La chorale autogérée de la Cavale contre le projet de déviation de la RD86, le 15 mars 2025 à Saint-Péray.
© Moran Kerinec / Reporterre

Risque d’amiante et plaintes en série

Une vigilance de rigueur. « Ce n’est plus une plaine, c’est les montagnes russes », plaisante un opposant. Ses travaux ont été stoppés cet automne après la découverte d’amiante sur le lieu-dit Le Nichoir. Aucun ouvrier ne disposait d’équipement de protection contre les fibres cancérogènes. À l’époque, Jacques Dubay a nié tout risque auprès de Reporterre.

Si un diagnostic amiante a bien été mené par la commune, celle-ci refuse d’en dévoiler le contenu, malgré un avis favorable de la commission d’accès aux documents administratifs saisis par Maud Grard. « Une plainte va être déposée par un salarié exposé à l’amiante », annonce l’élue écologiste. Sollicité, Jacques Dubay n’a pas répondu à Reporterre.
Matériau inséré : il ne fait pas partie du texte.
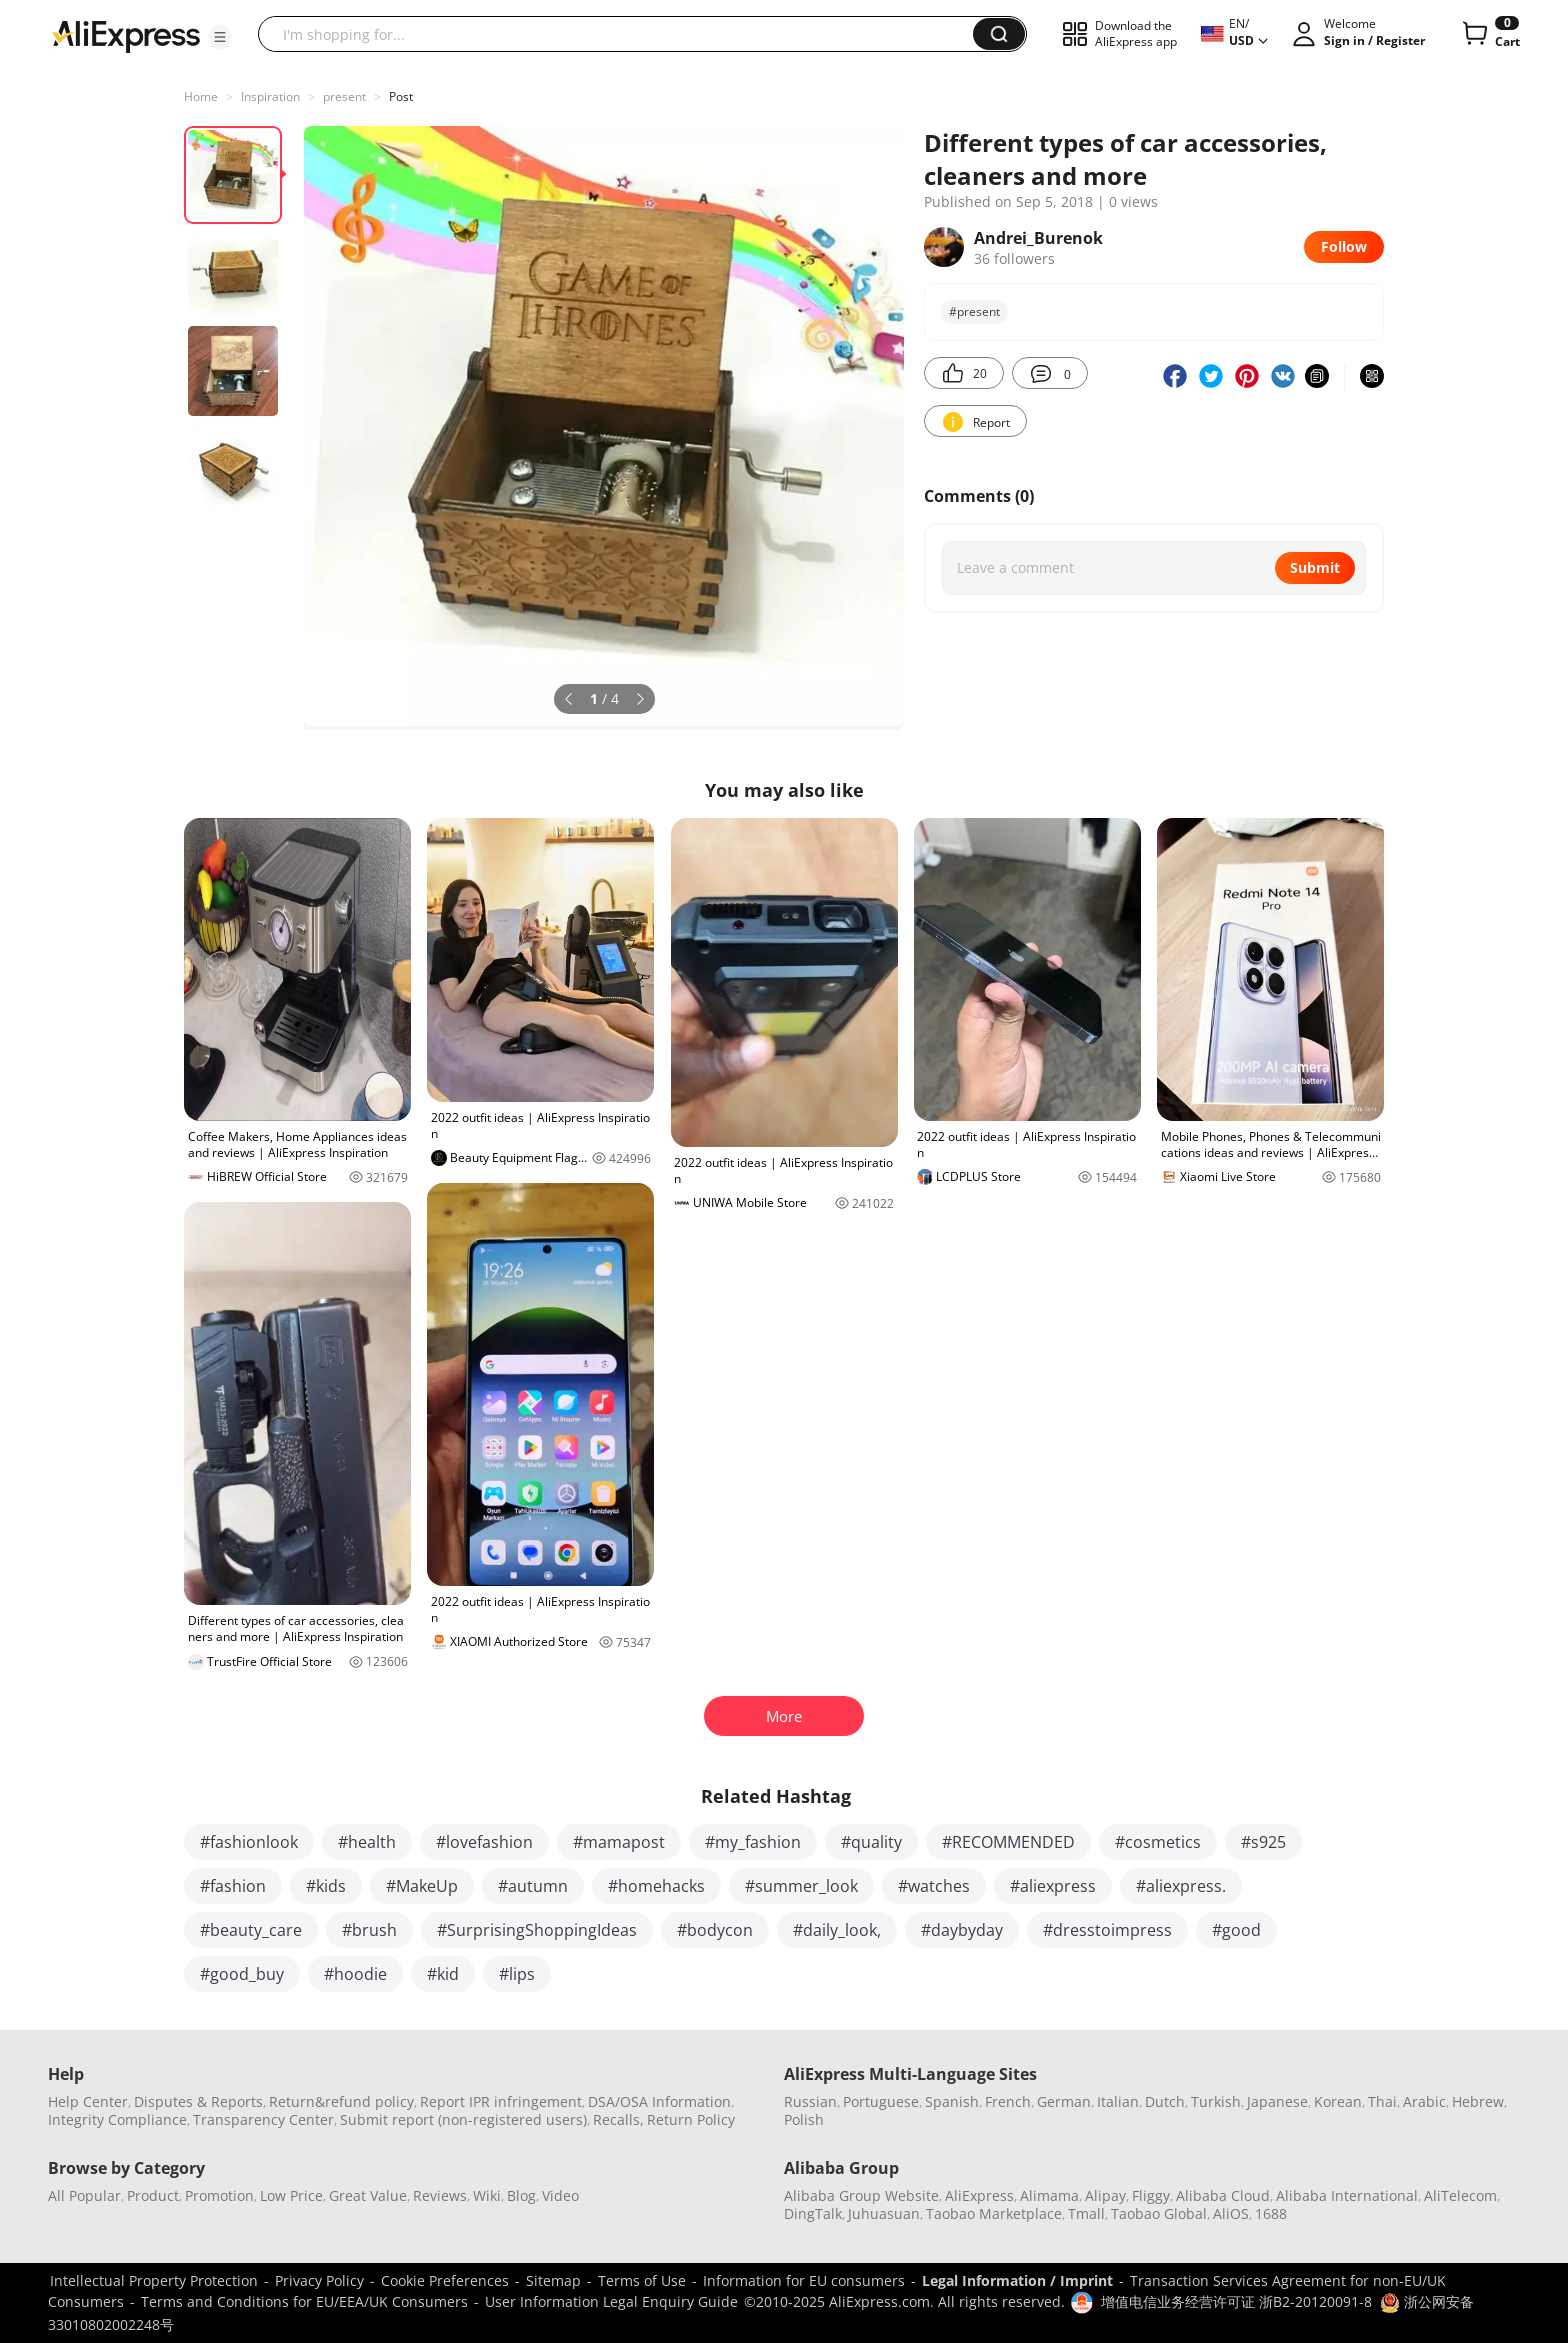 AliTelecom (1460, 2195)
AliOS (1231, 2213)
En retour, cinq plaintes ont été déposées contre Maud Grard par des membres de la mairie pour, notamment, « dénonciation calomnieuse », « menace de crime ou délit à l’encontre d’un chargé de mission du service public » et « port illégal de l’écharpe d’élu ».


Manifestation festive contre le projet de déviation de la RD86, à Saint-Péray, le 15 mars 2025.
© Moran Kerinec / Reporterre

La poussière de l’amiante retombée, des activistes écologistes ont occupé en octobre dernier Le Nichoir pour empêcher la reprise des travaux. Ce répit a permis aux associations Alterre et Frapna de remporter un référé au tribunal administratif de Lyon, qui a sommé la CCRC de revoir sa copie.

Un inventaire naturaliste à trous

Une expertise complémentaire a été commandée par la collectivité au bureau d’études Capse. Cette nouvelle analyse aborde des enjeux écologiques jusqu’ici négligés, telle la présence de chauves-souris protégées, et propose des mesures ERC (éviter, réduire, compenser) plus importantes… Sans convaincre les associations environnementales, qui l’ont faite expertiser par la Ligue pour la protection des oiseaux (LPO) Drôme-Ardèche et l’écologue Maxime Zucca.

« Les enjeux spécifiques du territoire sont insuffisamment détaillés, voire ignorés », pointe la LPO dans un communiqué. Le naturaliste dénonce le parti pris de Capse de « décrire les habitats comme dégradés » de manière à affaiblir leur intérêt, et donc les mesures compensatoires à entreprendre. Certains reptiles, oiseaux et chauves-souris ont été « largement sous-estimés » voire « omis », tel le lézard ocellé, pourtant présent dans la région selon le plan national d’action des espèces protégées. La faute à un inventaire mené seulement l’hiver plutôt que sur les quatre saisons.

La LPO s’étonne qu’aucune mesure de compensation ne soit prévue malgré les conséquences de la déviation. « Les ruptures de corridors [écologiques] et les collisions qui en découlent ne sont pas traitées, alors que c’est un des enjeux principaux liés à la création d’un axe routier », observe-t-elle. « Vraisemblablement conscient de cela, le bureau d’études a ajouté des mesures d’accompagnement qui sont en réalité des mesures compensatoires déguisées », estime Maxime Zucca. Cerise sur le bitume, une des mesures de réduction doit supprimer une voie vélo… Pour laisser la route aux voitures.